Había una voz poderosa, segura de sí misma, convincente de autenticidad, un cantante popular muy conocido y admirado, por lo menos en estas áreas caribeñas: Daniel Santos, conocido como El Inquieto Anacobero.
Cuando mi padre se refería a lo efímero, solía referirse a ese vigoroso artista bohemio, quien expresaba su dolor por la escasa duración de todo lo bello, de lo grato y de lo útil, con una canción en la cual se dolía de que en cierto momento de su vida, ese maravilloso instrumento de su voz tan esencial para él- estuviese condenado a perderse. Cantaba: Cuando yo pienso que la voz dura tan poco, / me vuelvo loco y me duele el corazón
Digamos que las potencialidades externas, considerando sus diferencias, según las áreas o disciplinas de que se trate, tienen duración limitada y viene a ser imprudente empeñarse en prolongarlas.
Tuve el privilegio de asistir (creo que a la última presentación pública) del maravilloso violinista Yehudi Menuhin, tocando el Concierto de Mendelssohn en el Royal Festival Hall de Londres, obra con la cual él maravillaba desde cuando era un prodigioso niño. Pero aquello fue penoso. La edad lo había vencido. No eran tantos sus años, pero sí los suficientes para tener que aceptar una declinación dolorosa tras una vida repleta de las exigencias propias de una carrera estelar como la suya, donde un pequeño error es una tragedia.
Ni en la vida ni en la naturaleza existen árboles mágicos.
Nacen, crecen, se desarrollan, dan frutos y se agotan y mueren.
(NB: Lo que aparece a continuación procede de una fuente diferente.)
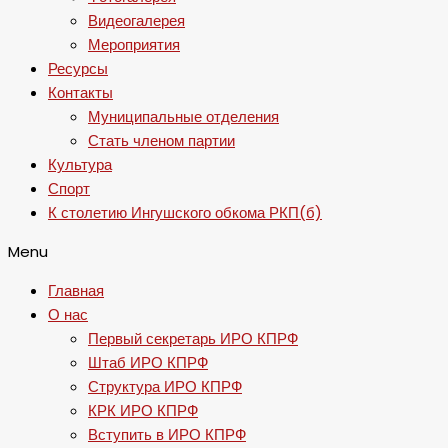
Видеогалерея
Мероприятия
Ресурсы
Контакты
Муниципальные отделения
Стать членом партии
Культура
Спорт
К столетию Ингушского обкома РКП(б)
Menu
Главная
О нас
Первый секретарь ИРО КПРФ
Штаб ИРО КПРФ
Структура ИРО КПРФ
КРК ИРО КПРФ
Вступить в ИРО КПРФ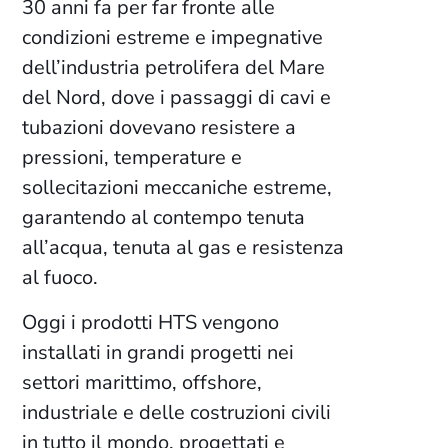
30 anni fa per far fronte alle
condizioni estreme e impegnative
dell’industria petrolifera del Mare
del Nord, dove i passaggi di cavi e
tubazioni dovevano resistere a
pressioni, temperature e
sollecitazioni meccaniche estreme,
garantendo al contempo tenuta
all’acqua, tenuta al gas e resistenza
al fuoco.
Oggi i prodotti HTS vengono
installati in grandi progetti nei
settori marittimo, offshore,
industriale e delle costruzioni civili
in tutto il mondo, progettati e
Cuando falleció nuestro más grande violinista, Gabriel del Orbe, el único en lograr las más altas posiciones en las mejores Salas de Europa, yo publiqué un artículo en el Listín Diario, titulado: Gabriel del Orbe y las rosas de piedra.
Al parecer, algunos familiares suyos (y lo lamento) no comprendieron que se trataba de un comentario filosófico acerca del pensamiento del gran violinista, quien se dolía de la efímera perdurabilidad del arte que se realiza en una sala de conciertos, donde los sonidos se esfuman. Yo decía, y reitero mi opinión, que si el Creador no hubiese determinado que la belleza fuera efímera, transitoria, de limitada duración, habría dado a las rosas la perdurabilidad de las piedras.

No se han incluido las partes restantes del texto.